• _EXERCISE BRIEF_: Look through the records below for the line with "You are a GUI" and the line with "Task: Click on the ITEX in Chicago", then return those lines and all lines between, exactly.

• _RECORDS PROVIDED_:
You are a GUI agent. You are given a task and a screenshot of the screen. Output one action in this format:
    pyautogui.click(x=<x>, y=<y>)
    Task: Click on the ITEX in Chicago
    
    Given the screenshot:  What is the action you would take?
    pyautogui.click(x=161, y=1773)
==
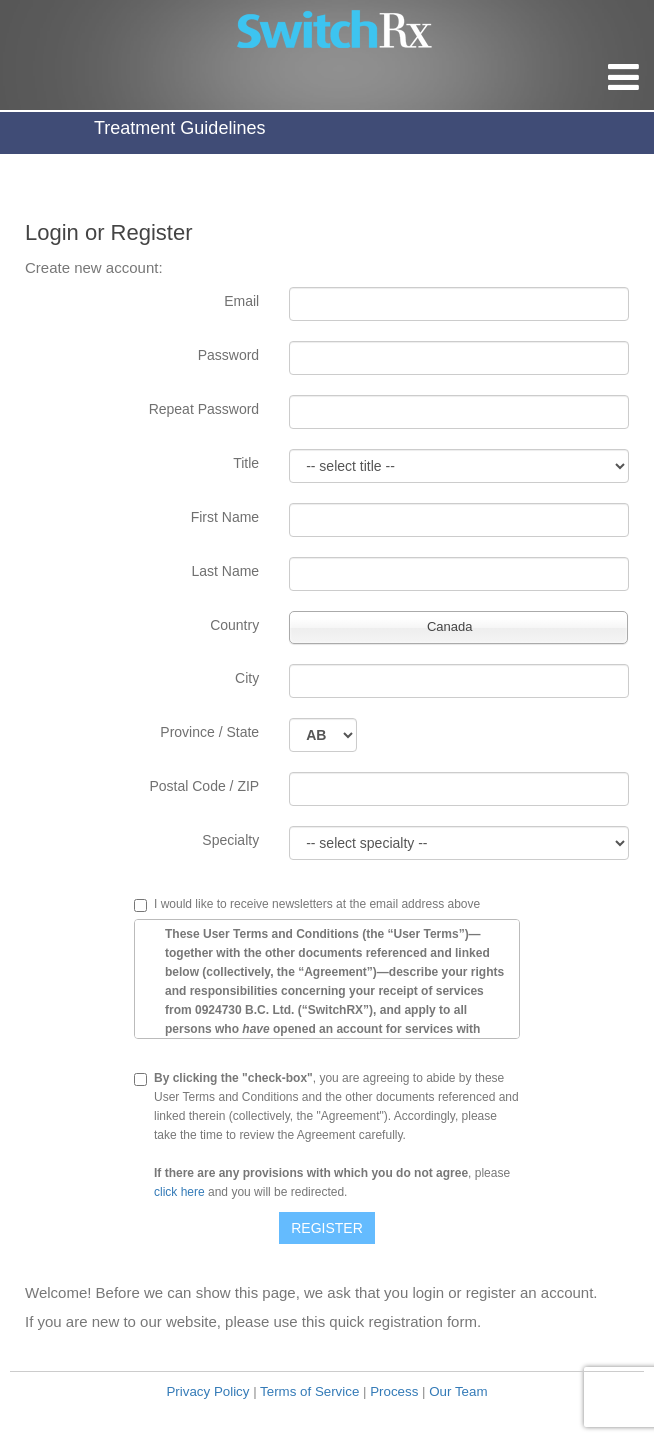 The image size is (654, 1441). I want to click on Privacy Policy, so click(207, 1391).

• _ANSWER TO THE PROBLEM_:
You are a GUI agent. You are given a task and a screenshot of the screen. Output one action in this format:
    pyautogui.click(x=<x>, y=<y>)
    Task: Click on the ITEX in Chicago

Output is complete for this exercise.